--- START ---

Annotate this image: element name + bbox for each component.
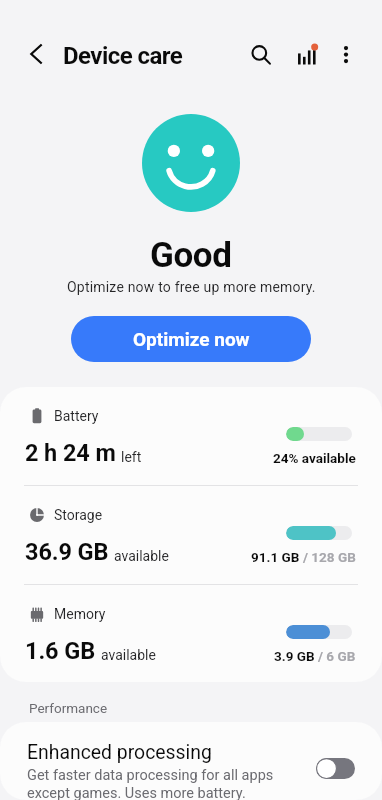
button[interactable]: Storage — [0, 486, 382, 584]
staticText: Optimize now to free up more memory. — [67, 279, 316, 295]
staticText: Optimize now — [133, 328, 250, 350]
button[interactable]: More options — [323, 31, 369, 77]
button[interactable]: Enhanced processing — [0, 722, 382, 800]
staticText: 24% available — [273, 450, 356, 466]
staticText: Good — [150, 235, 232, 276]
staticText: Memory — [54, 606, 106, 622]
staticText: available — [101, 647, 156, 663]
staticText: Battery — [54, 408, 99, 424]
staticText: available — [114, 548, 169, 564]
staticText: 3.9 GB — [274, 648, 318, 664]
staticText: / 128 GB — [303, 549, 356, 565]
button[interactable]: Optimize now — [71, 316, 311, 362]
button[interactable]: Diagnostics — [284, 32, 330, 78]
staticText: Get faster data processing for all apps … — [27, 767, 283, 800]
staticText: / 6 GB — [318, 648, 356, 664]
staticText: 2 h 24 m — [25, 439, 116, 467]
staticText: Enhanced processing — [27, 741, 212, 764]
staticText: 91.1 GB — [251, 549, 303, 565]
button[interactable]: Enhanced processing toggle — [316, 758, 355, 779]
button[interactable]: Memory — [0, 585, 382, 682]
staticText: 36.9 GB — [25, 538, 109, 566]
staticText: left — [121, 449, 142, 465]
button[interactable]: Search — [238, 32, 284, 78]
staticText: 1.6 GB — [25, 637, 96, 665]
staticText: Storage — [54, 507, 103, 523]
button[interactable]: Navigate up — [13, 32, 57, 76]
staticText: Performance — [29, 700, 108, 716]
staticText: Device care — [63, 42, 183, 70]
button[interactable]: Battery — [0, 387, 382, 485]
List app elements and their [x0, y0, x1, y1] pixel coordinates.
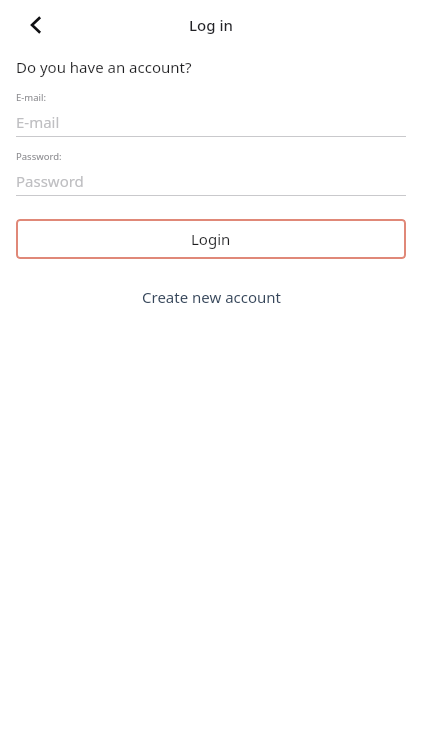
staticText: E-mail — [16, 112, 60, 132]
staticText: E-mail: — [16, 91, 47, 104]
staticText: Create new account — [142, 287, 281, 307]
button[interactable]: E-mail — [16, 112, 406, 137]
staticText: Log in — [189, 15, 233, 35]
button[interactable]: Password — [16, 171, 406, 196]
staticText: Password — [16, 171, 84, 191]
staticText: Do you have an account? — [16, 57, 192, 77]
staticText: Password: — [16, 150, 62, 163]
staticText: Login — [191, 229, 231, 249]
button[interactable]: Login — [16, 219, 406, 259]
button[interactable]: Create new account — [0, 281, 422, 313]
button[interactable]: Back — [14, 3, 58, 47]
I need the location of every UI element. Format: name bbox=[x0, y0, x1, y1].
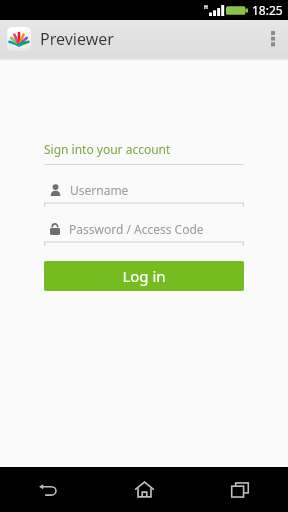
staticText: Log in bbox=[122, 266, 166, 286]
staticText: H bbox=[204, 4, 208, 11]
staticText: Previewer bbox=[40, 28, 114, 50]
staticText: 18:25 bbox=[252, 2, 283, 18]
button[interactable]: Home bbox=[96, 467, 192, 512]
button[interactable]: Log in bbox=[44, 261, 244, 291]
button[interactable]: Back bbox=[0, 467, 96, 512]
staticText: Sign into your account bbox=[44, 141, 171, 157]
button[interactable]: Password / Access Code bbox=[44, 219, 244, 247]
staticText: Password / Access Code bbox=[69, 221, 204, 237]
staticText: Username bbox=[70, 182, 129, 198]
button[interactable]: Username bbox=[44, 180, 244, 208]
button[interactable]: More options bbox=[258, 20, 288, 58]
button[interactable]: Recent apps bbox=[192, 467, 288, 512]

--- END ---
--- START ---

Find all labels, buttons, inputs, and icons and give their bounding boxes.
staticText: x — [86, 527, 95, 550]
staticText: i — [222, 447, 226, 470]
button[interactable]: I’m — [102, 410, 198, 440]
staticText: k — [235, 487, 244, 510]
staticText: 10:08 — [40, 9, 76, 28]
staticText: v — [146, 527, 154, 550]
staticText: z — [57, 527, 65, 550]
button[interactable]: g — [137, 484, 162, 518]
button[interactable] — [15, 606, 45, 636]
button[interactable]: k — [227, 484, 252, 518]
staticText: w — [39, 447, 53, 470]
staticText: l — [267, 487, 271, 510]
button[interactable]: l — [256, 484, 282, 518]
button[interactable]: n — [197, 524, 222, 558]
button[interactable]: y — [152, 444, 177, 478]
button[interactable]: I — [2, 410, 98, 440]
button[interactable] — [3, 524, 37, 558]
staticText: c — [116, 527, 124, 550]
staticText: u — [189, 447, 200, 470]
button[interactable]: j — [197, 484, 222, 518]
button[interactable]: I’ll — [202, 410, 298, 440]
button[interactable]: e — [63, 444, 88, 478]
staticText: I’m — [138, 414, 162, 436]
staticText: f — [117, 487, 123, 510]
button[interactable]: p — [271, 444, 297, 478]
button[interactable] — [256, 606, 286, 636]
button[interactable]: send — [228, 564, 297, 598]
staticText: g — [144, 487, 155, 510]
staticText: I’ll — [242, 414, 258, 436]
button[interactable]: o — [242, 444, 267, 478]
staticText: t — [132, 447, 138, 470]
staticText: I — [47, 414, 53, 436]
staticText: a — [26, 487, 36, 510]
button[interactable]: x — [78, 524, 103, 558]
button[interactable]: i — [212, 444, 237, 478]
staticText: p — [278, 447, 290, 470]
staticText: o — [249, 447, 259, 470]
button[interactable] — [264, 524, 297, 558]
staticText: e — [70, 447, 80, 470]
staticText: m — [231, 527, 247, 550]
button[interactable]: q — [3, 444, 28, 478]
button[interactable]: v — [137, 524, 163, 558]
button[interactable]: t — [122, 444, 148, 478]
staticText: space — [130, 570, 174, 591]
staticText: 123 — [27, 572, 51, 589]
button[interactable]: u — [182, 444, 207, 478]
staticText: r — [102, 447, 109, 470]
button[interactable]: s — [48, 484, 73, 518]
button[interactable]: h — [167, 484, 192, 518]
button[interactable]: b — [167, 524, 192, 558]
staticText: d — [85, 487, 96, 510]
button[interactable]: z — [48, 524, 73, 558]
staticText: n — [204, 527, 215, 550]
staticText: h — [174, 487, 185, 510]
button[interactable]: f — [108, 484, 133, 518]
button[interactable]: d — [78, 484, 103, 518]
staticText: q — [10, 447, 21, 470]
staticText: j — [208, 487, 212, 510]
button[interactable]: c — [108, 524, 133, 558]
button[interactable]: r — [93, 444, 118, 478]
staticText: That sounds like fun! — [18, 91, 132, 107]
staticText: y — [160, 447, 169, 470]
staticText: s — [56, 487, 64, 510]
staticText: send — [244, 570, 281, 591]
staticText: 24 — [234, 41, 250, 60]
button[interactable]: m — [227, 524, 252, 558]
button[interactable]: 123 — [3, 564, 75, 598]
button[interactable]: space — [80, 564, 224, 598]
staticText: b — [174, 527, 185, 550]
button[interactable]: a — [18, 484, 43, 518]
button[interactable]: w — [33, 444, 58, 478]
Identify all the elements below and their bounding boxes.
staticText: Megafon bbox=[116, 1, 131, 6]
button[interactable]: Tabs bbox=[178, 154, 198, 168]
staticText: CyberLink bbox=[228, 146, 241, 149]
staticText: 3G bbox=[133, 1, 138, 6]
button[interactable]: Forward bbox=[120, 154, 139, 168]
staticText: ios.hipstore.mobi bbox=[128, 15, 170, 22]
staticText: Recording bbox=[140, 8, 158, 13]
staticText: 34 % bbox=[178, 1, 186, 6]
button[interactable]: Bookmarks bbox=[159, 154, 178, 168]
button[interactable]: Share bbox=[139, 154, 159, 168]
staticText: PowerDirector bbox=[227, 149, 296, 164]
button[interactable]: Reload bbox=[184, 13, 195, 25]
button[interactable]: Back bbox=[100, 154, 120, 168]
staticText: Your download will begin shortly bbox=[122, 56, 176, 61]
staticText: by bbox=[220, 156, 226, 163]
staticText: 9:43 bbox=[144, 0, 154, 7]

--- END ---

=== TASK TO CARRY OUT ===
Take every line in the preceding listing that contains "Username" and copy it.

=== THE ANSWER ===
staticText: Username bbox=[70, 182, 129, 198]
button[interactable]: Username bbox=[44, 180, 244, 208]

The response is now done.